Anonymous 0 Comments

It’s hard to answer this without more specific detail about the kind of heater and kind of room or window you’re talking about. But many gas heaters, for example, produce carbon monoxide, and need to be used in ventilated spaces – thus the desire to install them (particularly in complexes like schools or hospitals) near windows.

Anonymous 0 Comments

Oo I know this one!

It’s because of the pandemic. No, not that one, the 1918 flu pandemic.

As the 1918 flu pandemic raged, people looked around for something, anything to help protect themselves from the disease. Some people came across an idea from the late 1800s called “The Fresh Air Movement”. The basic idea was that stale air put you at risk of catching disease and that the best way to prevent disease was to spend your time outdoors or in well ventilated rooms. That meant, keeping your windows open, no matter what.

Buildings built after the pandemic were frequently designed to have the windows open all the time, and one of the ways open windows were accommodated was by placing the radiator directly below the window where it could heat the cold air coming in from outside.

Eventually, under the window just became where the radiator went.

Some more info here

https://www.npr.org/2020/12/10/945136599/how-spanish-flu-pandemic-changed-home-heat-radiators

Anonymous 0 Comments

Other answers below are correct, but in general, you want the room to average out as much as possible to the desired temperature. So, you place your heat near where the room will be colder (near the window). In large commercial buildings, the air conditioner is typically set up to blow cold air toward the window, since the sun causes the window to be the greatest source of heat.
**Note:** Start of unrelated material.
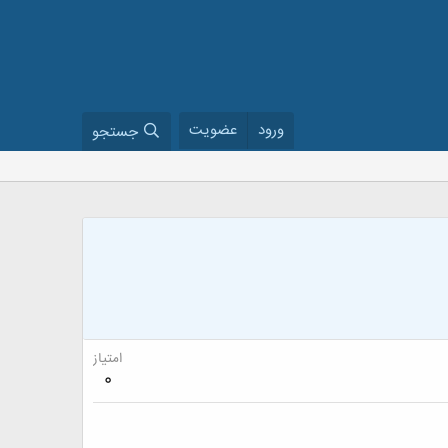
ورود
عضویت
جستجو
امتیاز
0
I have seen issues in the past where HVAC (Heating, ventilation, and air conditioning, the term used by those in the field) technicians who are used to setting up systems for offices with people cause problems in server rooms (or other areas with large heat-generating equipment) by trying to cool the OUTPUT of the racks/equipment. Their logic is to blow cold air at the hottest part of the room, to bring the room down to the desired temperature. (This makes sense for people, but not for equipment. People want to be comfortable all over, but equipment that uses fans/airflow to keep cool want cold air at their intake, and they do not care about how hot the rest of the room.)